Telehealth’s Impressive ROI
According to a recent survey by the Foley & Lardner law firm, only 46% of healthcare organizations track their telehealth return on investment. But those that do are seeing noteworthy numbers:
- More than 50% of the organizations saw annual savings of 10% or more on their telehealth platforms.
- 29% of the organizations that track ROI saw annual savings of 20% or more.
A recent Advisory Board story indicates that those ROI numbers could climb even higher if hospitals use better metrics. For example, many healthcare organizations don’t include downstream referrals and patient retention rates in their telehealth ROI calculations.
Another ROI metric is the number of new patients acquired without having to build new facilities. The Foley & Lardner report found that 40% of the hospitals surveyed plan to use telehealth to drive international expansion in the next year – and 80% of them will do so by 2020.
The cost and red tape of building an overseas hospital can be daunting. But if a U.S. hospital starts remotely treating new patients in London or Seoul, much of the income goes straight to the bottom line.

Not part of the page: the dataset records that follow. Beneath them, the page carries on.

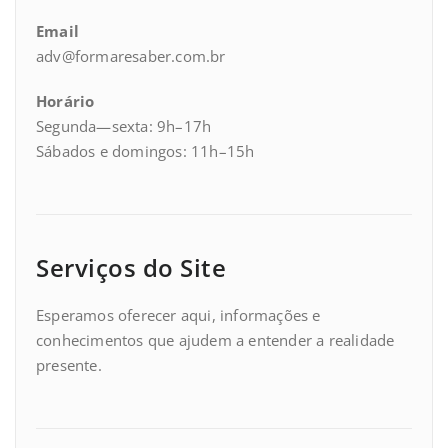
Email
adv@formaresaber.com.br
Horário
Segunda—sexta: 9h–17h
Sábados e domingos: 11h–15h
Serviços do Site
Esperamos oferecer aqui, informações e
conhecimentos que ajudem a entender a realidade
presente.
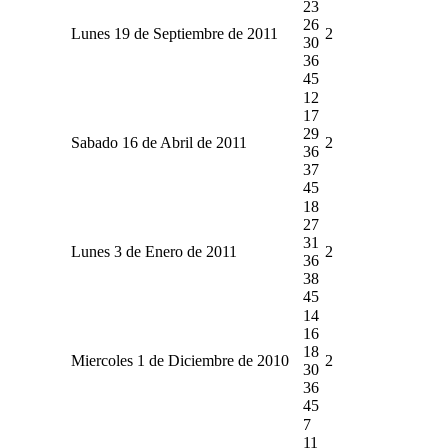
23
26
Lunes 19 de Septiembre de 2011
2
30
36
45
12
17
29
Sabado 16 de Abril de 2011
2
36
37
45
18
27
31
Lunes 3 de Enero de 2011
2
36
38
45
14
16
18
Miercoles 1 de Diciembre de 2010
2
30
36
45
7
11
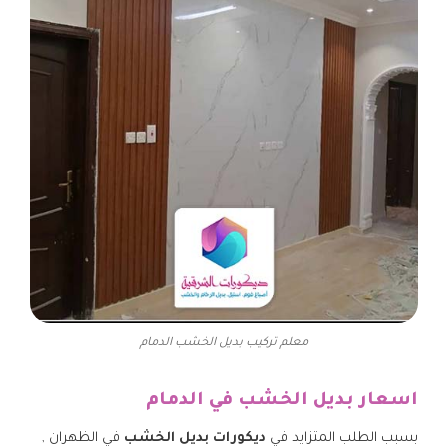
معلم تركيب بديل الخشب الدمام
اسعار بديل الخشب في الدمام
بسبب الطلب المتزايد في
ديكورات بديل الخشب
في الظهران ,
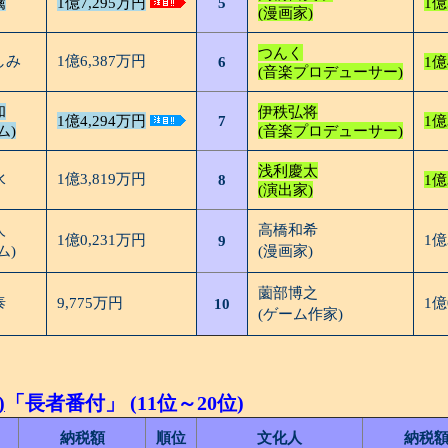
檎
1億7,295万円
5
1億
(漫画家)
つんく
しみ
1億6,387万円
6
1億
(音楽プロデューサー)
和
伊秩弘将
1億4,294万円
7
1億
ム)
(音楽プロデューサー)
浅利慶太
水
1億3,819万円
8
1億
(演出家)
人
高橋和希
1億0,231万円
1億
9
ム)
(漫画家)
薗部博之
泰
9,775万円
1億
10
(ゲーム作家)
)
「長者番付」 (11位～20位)
納税額
順位
文化人
納税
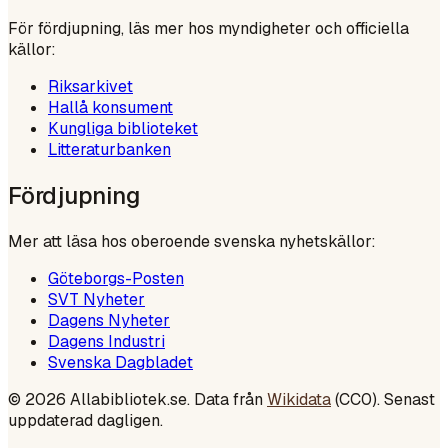
För fördjupning, läs mer hos myndigheter och officiella
källor:
Riksarkivet
Hallå konsument
Kungliga biblioteket
Litteraturbanken
Fördjupning
Mer att läsa hos oberoende svenska nyhetskällor:
Göteborgs-Posten
SVT Nyheter
Dagens Nyheter
Dagens Industri
Svenska Dagbladet
©
2026
Allabibliotek.se. Data från
Wikidata
(CC0). Senast
uppdaterad dagligen.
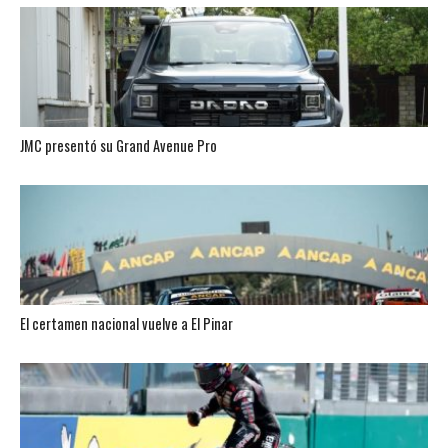
JMC presentó su Grand Avenue Pro
El certamen nacional vuelve a El Pinar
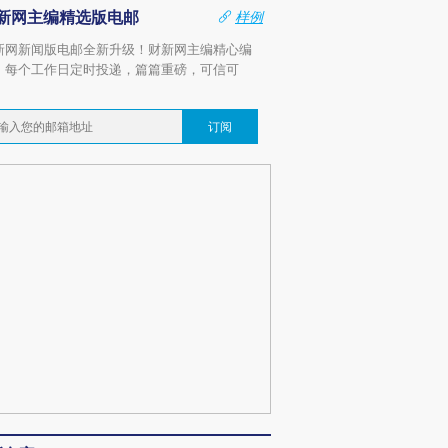
新网主编精选版电邮
样例
新网新闻版电邮全新升级！财新网主编精心编
，每个工作日定时投递，篇篇重磅，可信可
。
订阅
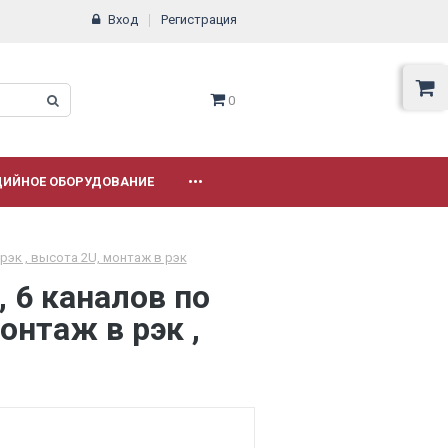
Вход
Регистрация
0
ДИЙНОЕ ОБОРУДОВАНИЕ
•••
рэк , высота 2U, монтаж в рэк
 6 каналов по
онтаж в рэк ,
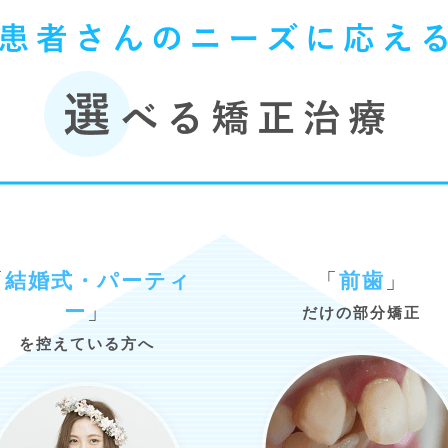
「
結婚式・パーティ
「
前歯
」
ー
」
だけの部分矯正
を控えている方へ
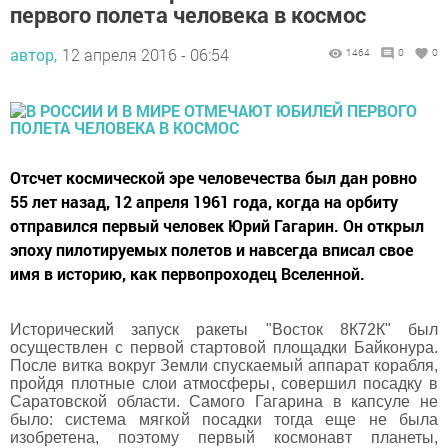
первого полета человека в космос
автор,
12 апреля 2016 - 06:54
1464
0
0
Отсчет космической эре человечества был дан ровно
55 лет назад, 12 апреля 1961 года, когда на орбиту
отправился первый человек Юрий Гагарин. Он открыл
эпоху пилотируемых полетов и навсегда вписал свое
имя в историю, как первопроходец Вселенной.
Исторический запуск ракеты "Восток 8К72К" был
осуществлен с первой стартовой площадки Байконура.
После витка вокруг Земли спускаемый аппарат корабля,
пройдя плотные слои атмосферы, совершил посадку в
Саратовской области. Самого Гагарина в капсуле не
было: система мягкой посадки тогда еще не была
изобретена, поэтому первый космонавт планеты,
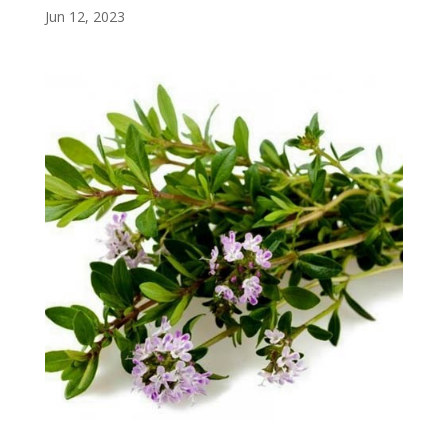
Jun 12, 2023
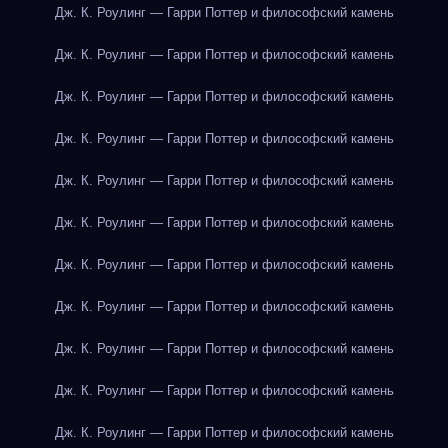
Дж. К. Роулинг — Гарри Поттер и философский камень
Дж. К. Роулинг — Гарри Поттер и философский камень
Дж. К. Роулинг — Гарри Поттер и философский камень
Дж. К. Роулинг — Гарри Поттер и философский камень
Дж. К. Роулинг — Гарри Поттер и философский камень
Дж. К. Роулинг — Гарри Поттер и философский камень
Дж. К. Роулинг — Гарри Поттер и философский камень
Дж. К. Роулинг — Гарри Поттер и философский камень
Дж. К. Роулинг — Гарри Поттер и философский камень
Дж. К. Роулинг — Гарри Поттер и философский камень
Дж. К. Роулинг — Гарри Поттер и философский камень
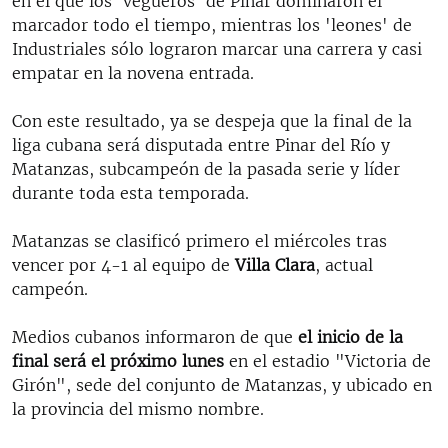
en el que los 'vegueros' de Pinar dominaron el
marcador todo el tiempo, mientras los 'leones' de
Industriales sólo lograron marcar una carrera y casi
empatar en la novena entrada.
Con este resultado, ya se despeja que la final de la
liga cubana será disputada entre Pinar del Río y
Matanzas, subcampeón de la pasada serie y líder
durante toda esta temporada.
Matanzas se clasificó primero el miércoles tras
vencer por 4-1 al equipo de
Villa Clara
, actual
campeón.
Medios cubanos informaron de que
el inicio de la
final será el próximo lunes
en el estadio "Victoria de
Girón", sede del conjunto de Matanzas, y ubicado en
la provincia del mismo nombre.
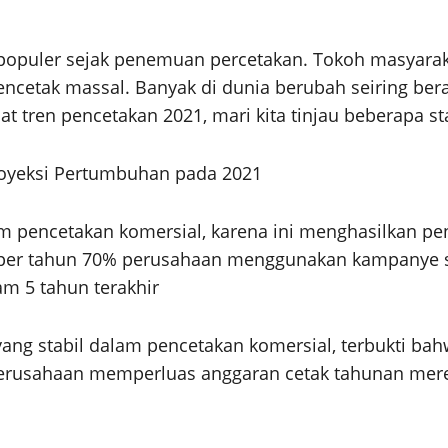
populer sejak penemuan percetakan. Tokoh masyaraka
etak massal. Banyak di dunia berubah seiring beraba
t tren pencetakan 2021, mari kita tinjau beberapa st
Proyeksi Pertumbuhan pada 2021
pencetakan komersial, karena ini menghasilkan pen
% per tahun 70% perusahaan menggunakan kampanye su
am 5 tahun terakhir
g stabil dalam pencetakan komersial, terbukti bah
rusahaan memperluas anggaran cetak tahunan mere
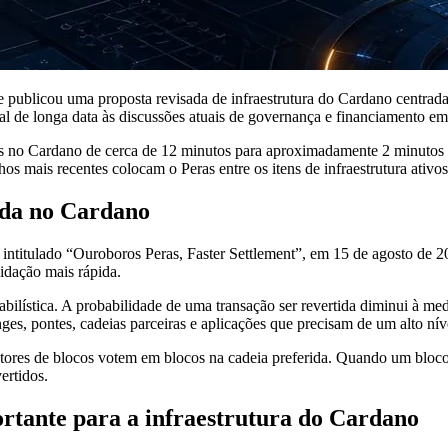
ublicou uma proposta revisada de infraestrutura do Cardano centrada 
 de longa data às discussões atuais de governança e financiamento em 
ões no Cardano de cerca de 12 minutos para aproximadamente 2 minutos 
s mais recentes colocam o Peras entre os itens de infraestrutura ativo
ida no Cardano
intitulado “Ouroboros Peras, Faster Settlement”, em 15 de agosto de
idação mais rápida.
ilística. A probabilidade de uma transação ser revertida diminui à med
es, pontes, cadeias parceiras e aplicações que precisam de um alto nív
tores de blocos votem em blocos na cadeia preferida. Quando um bloco 
ertidos.
ortante para a infraestrutura do Cardano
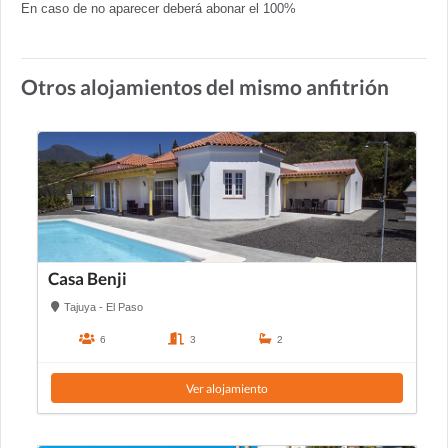
En caso de no aparecer deberá abonar el 100%
Otros alojamientos del mismo anfitrión
Casa Benji
Tajuya - El Paso
6
3
2
Ver alojamiento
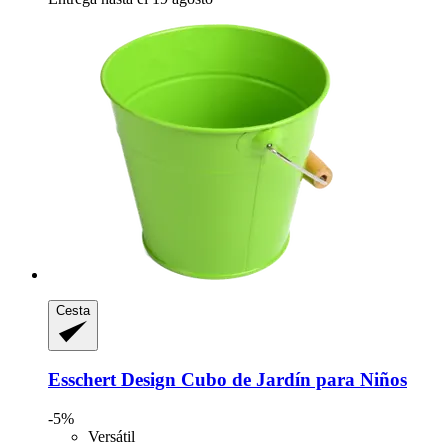
Cesta
Esschert Design
Cubo de Jardín para Niños
-5%
Versátil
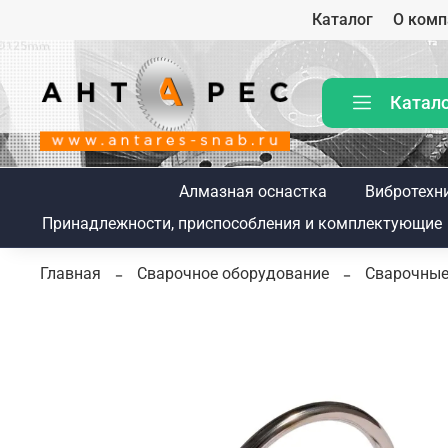
Каталог
О комп
Катал
Алмазная оснастка
Вибротехн
Принадлежности, приспособления и комплектующие
Главная
Сварочное оборудование
Сварочные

Another ROI consideration is telehealth’s role in reducing penalties arising from hospital readmissions, which can be very costly. About 50 hospitals are expected to get hit with the maximum penalty in 2018: a withholding of 3% of Medicare reimbursements. Nationwide, these penalties will total more than half a billion dollars next year.
When health systems take a truly comprehensive look at telehealth ROI, it’s one of the smartest investments they can make.